→ **Exercise objective**:
Below are records to write out exactly; drop the pictures when you do.

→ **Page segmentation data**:
________
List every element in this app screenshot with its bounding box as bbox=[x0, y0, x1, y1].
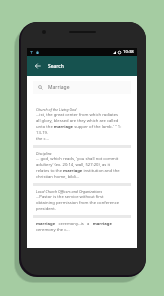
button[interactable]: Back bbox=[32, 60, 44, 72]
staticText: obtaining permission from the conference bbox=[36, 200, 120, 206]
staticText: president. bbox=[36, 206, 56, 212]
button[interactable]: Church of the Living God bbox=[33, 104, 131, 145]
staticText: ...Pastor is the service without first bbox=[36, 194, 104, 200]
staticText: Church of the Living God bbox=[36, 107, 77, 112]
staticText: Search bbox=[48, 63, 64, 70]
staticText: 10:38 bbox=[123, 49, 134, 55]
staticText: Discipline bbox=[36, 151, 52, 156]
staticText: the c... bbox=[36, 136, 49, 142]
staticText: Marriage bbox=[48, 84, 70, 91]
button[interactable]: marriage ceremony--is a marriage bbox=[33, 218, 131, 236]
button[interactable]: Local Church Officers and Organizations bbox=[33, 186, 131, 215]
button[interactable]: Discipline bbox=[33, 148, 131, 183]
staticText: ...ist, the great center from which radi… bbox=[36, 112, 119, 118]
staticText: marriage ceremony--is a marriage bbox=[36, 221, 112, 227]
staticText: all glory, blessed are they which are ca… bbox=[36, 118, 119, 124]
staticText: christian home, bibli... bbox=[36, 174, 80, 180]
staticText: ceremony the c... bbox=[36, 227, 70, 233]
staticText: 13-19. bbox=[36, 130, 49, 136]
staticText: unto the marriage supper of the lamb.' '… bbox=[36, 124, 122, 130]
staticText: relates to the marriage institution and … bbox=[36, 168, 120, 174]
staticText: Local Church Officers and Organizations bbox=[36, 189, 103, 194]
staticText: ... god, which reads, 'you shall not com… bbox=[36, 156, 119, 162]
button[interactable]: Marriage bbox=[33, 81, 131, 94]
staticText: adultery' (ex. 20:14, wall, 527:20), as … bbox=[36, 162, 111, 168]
________
→ **Solution below**:
List every element in this app screenshot with its bounding box as bbox=[x0, y0, x1, y1].
button[interactable]: Back bbox=[32, 60, 44, 72]
staticText: obtaining permission from the conference bbox=[36, 200, 120, 206]
staticText: president. bbox=[36, 206, 56, 212]
button[interactable]: Church of the Living God bbox=[33, 104, 131, 145]
staticText: ...Pastor is the service without first bbox=[36, 194, 104, 200]
staticText: Church of the Living God bbox=[36, 107, 77, 112]
staticText: Search bbox=[48, 63, 64, 70]
staticText: 10:38 bbox=[123, 49, 134, 55]
staticText: Discipline bbox=[36, 151, 52, 156]
staticText: the c... bbox=[36, 136, 49, 142]
staticText: Marriage bbox=[48, 84, 70, 91]
button[interactable]: marriage ceremony--is a marriage bbox=[33, 218, 131, 236]
button[interactable]: Local Church Officers and Organizations bbox=[33, 186, 131, 215]
button[interactable]: Discipline bbox=[33, 148, 131, 183]
staticText: ...ist, the great center from which radi… bbox=[36, 112, 119, 118]
staticText: marriage ceremony--is a marriage bbox=[36, 221, 112, 227]
staticText: all glory, blessed are they which are ca… bbox=[36, 118, 119, 124]
staticText: christian home, bibli... bbox=[36, 174, 80, 180]
staticText: ceremony the c... bbox=[36, 227, 70, 233]
staticText: 13-19. bbox=[36, 130, 49, 136]
staticText: unto the marriage supper of the lamb.' '… bbox=[36, 124, 122, 130]
staticText: relates to the marriage institution and … bbox=[36, 168, 120, 174]
staticText: Local Church Officers and Organizations bbox=[36, 189, 103, 194]
staticText: ... god, which reads, 'you shall not com… bbox=[36, 156, 119, 162]
button[interactable]: Marriage bbox=[33, 81, 131, 94]
staticText: adultery' (ex. 20:14, wall, 527:20), as … bbox=[36, 162, 111, 168]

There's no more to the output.